*** Opening of DATA SUPPLIED ***

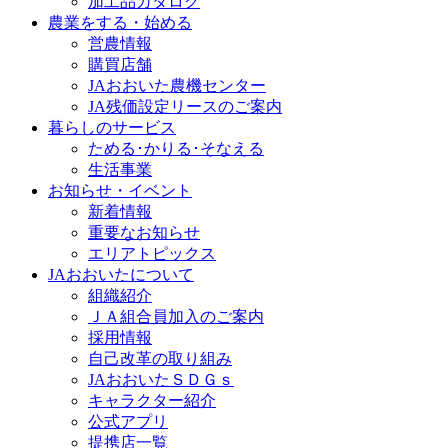
加工品カタログ
農業をする・始める
営農情報
購買店舗
JAおおいた農機センター
JA残価設定リースのご案内
暮らしのサービス
ためる･かりる･そなえる
生活事業
お知らせ・イベント
新着情報
重要なお知らせ
エリアトピックス
JAおおいたについて
組織紹介
ＪＡ組合員加入のご案内
採用情報
自己改革の取り組み
JAおおいたＳＤＧｓ
キャラクター紹介
公式アプリ
提携店一覧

*** Close of DATA SUPPLIED ***

What the records say must be written out exactly, with none of their pictures.

加工品カタログ
農業をする・始める
営農情報
購買店舗
JAおおいた農機センター
JA残価設定リースのご案内
暮らしのサービス
ためる･かりる･そなえる
生活事業
お知らせ・イベント
新着情報
重要なお知らせ
エリアトピックス
JAおおいたについて
組織紹介
ＪＡ組合員加入のご案内
採用情報
自己改革の取り組み
JAおおいたＳＤＧｓ
キャラクター紹介
公式アプリ
提携店一覧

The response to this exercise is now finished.